Just not from Arizona!
I'm still having a difficult time with this. We have daily face-to-face meetings on the floor with our customers. They don't like this weld pattern, don't like the dart, don't care for the trim. Are these all legitimate concerns that need to be documented. I could employ a person full time just to run around the shop!!! This is the way we get the customer input to determine what they are looking for - remember prototype.
Some of them are full fledge complaints because we miss "interpreted" the data. It will take some doing to get the understanding as to what is what on the floor.

Randy,

What Lucinda and I are talking about is "after sales". They are not product specific. General perception of the Customer how we look. This comes in from Accounts Payable, Sales Folk, Project and Application Engineers. Actually, any one who is in regular contact with a customer who may drop a disparaging remark about our service and products, in general.
What YOU do, interfacing routinely(daily?), is satisfy the customer's needs. When they have finally purchased and signed off on it, that's when complaints and feedback kick in. We may not have it right, but Khanhom developed the procedure and he's smarter than me! :bonk: But, even you are! The "after sales" thing is his definition. :ko: :smokin:

SteelMaiden
12th April 2002, 04:41 PM
FWIW- here are some definitions we use

Customer Issue (Issue)
A concern that may or may not lead to formal investigation and corrective action. Issues will be monitored for trending or escalation for investigation and/or corrective action.
Customer Complaint (Complaint)
An issue brought to XYZ's attention that does not require any financial considerations or concessions be made to the customer. Complaints will be investigated and may or may not lead to formal corrective actions.
Customer Claim (Claim)
An issue that may or may not require a formal corrective actions. Claims differ from complaints in that the customer is asking for resolution that includes some type of financial outlay from XYZ. All claims will be investigated
Customer Feedback (Feedback)
Issues brought to our attention that may present an opportunity for improvement in other areas or with other customers. These items are typically positive feedback items.
Investigation
Performing root cause analysis

energy
12th April 2002, 04:52 PM
Steel,

I like that. It leaves an option to respond or not. As Michael T. has asked. Who determines? You? You betcha!

:vfunny: :ko: :smokin:

Michael T
12th April 2002, 05:13 PM
Nice definitions, Steel!! They allow the flexibility to act or simply file the info away for future use. Cool tool! :bigwave:

JodiB
12th April 2002, 06:50 PM
Steel, I really like the addition of "claims", very nice.

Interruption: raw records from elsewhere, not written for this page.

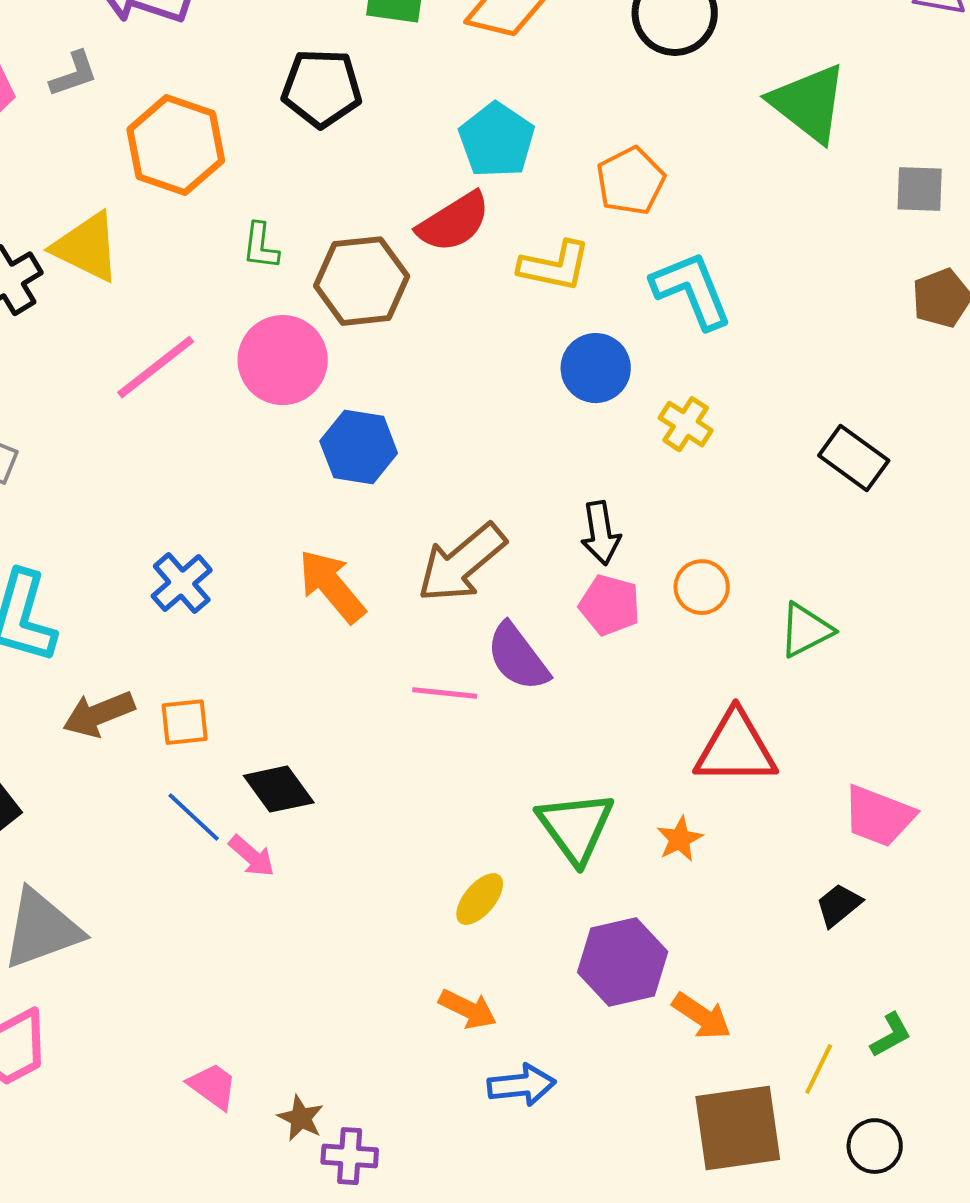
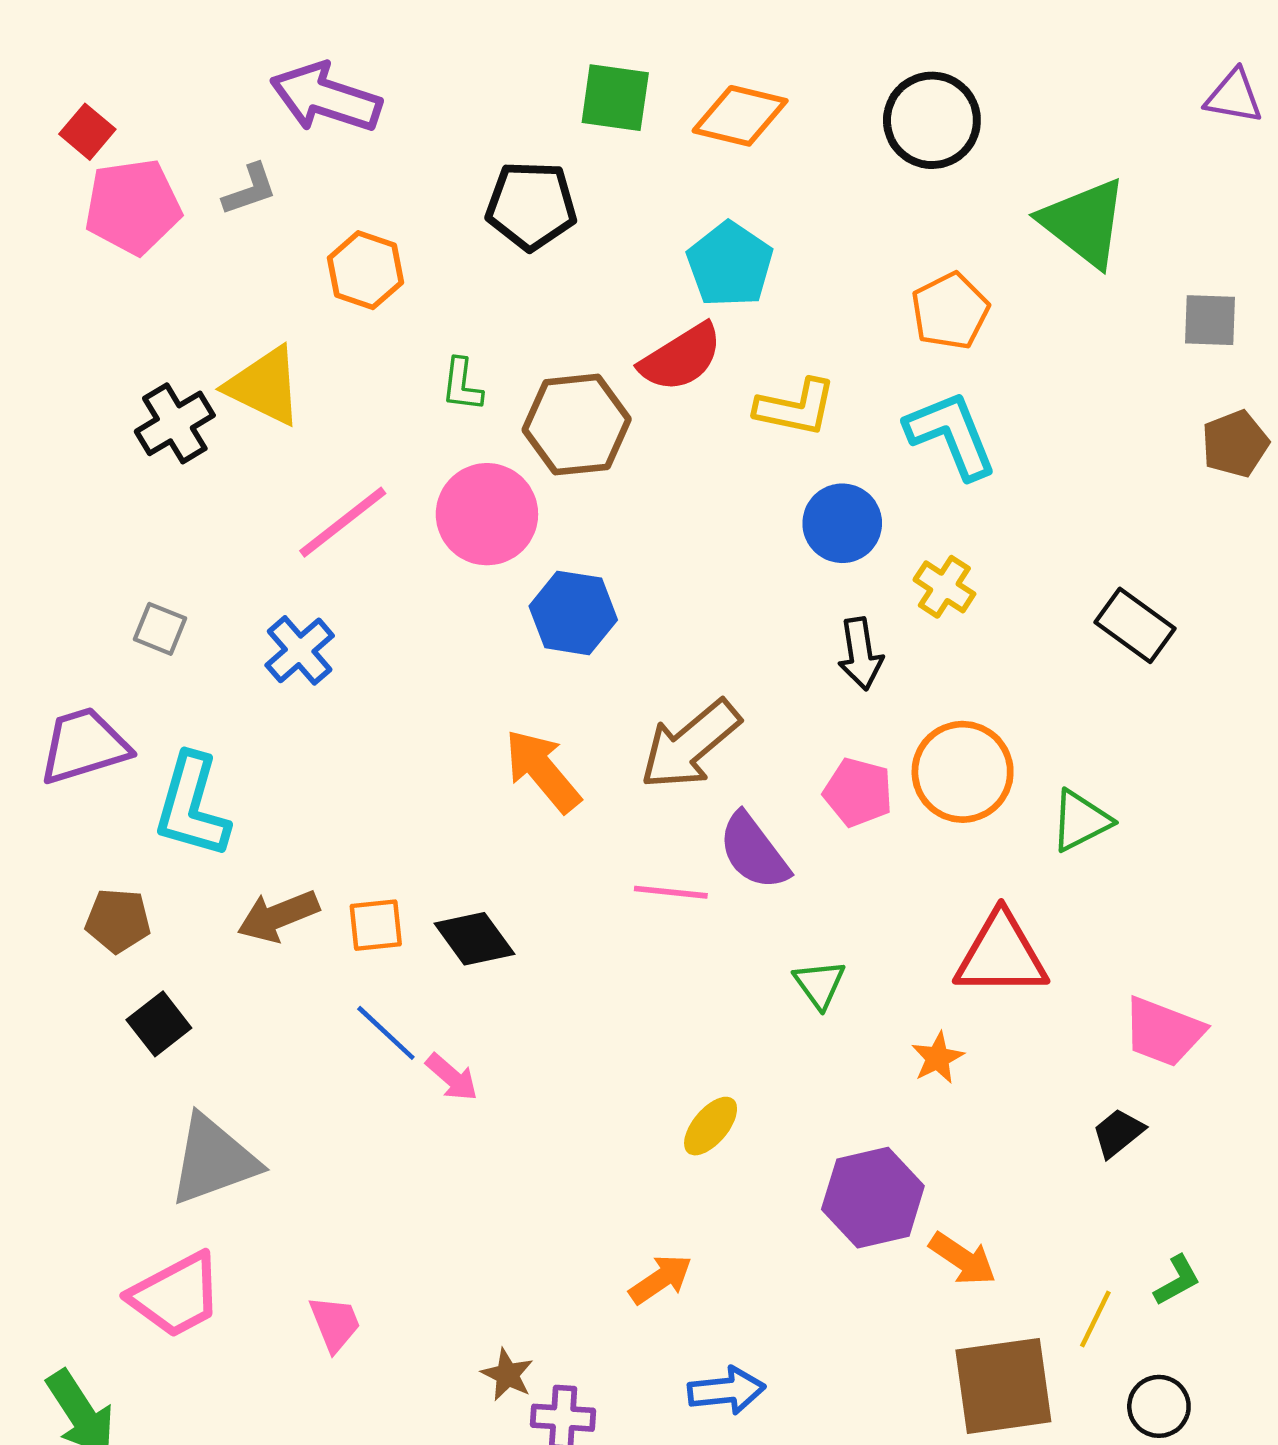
orange hexagon: (176, 145) -> (365, 270), size x0.7
orange pentagon: (631, 181) -> (950, 311), moved
black arrow: (601, 533) -> (860, 654), moved
blue cross: (182, 583) -> (300, 650), moved
orange circle: (702, 587) -> (963, 772), size x1.6
black diamond: (279, 789) -> (474, 939), moved
green triangle: (576, 827) -> (820, 984), moved, size x0.6
orange arrow: (468, 1009) -> (661, 1279), moved, turned -60
blue arrow: (522, 1085) -> (726, 1390), moved
pink trapezoid: (213, 1086) -> (335, 1324), moved, turned 32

We only had the two definitions: feedback and complaints. I think I may add your Claims one....

SteelMaiden
15th April 2002, 09:17 AM
Hey Guys!

Another new week, I hate Mondays!!!

I hope you can get good use of the definitions. I basically came up with them out of desperation/self preservation. For some reason, I couldn't seem to get anyone thinking beyond "claims", nothing else made any difference to them. If it didn't cost us money, they couldn't understand why we would worry about it. So, we all (sales and financial people) sat down and I explained that it isn't always about money up front. Sometimes the customers perceptions of how we do business (I use the term sometimes very loosely) can affect future business transactions. If we don't get everything right, those customers will say "why buy from them, they can't even get their paperwork right?"

Thanks everyone, it helps me to get some positive feedback!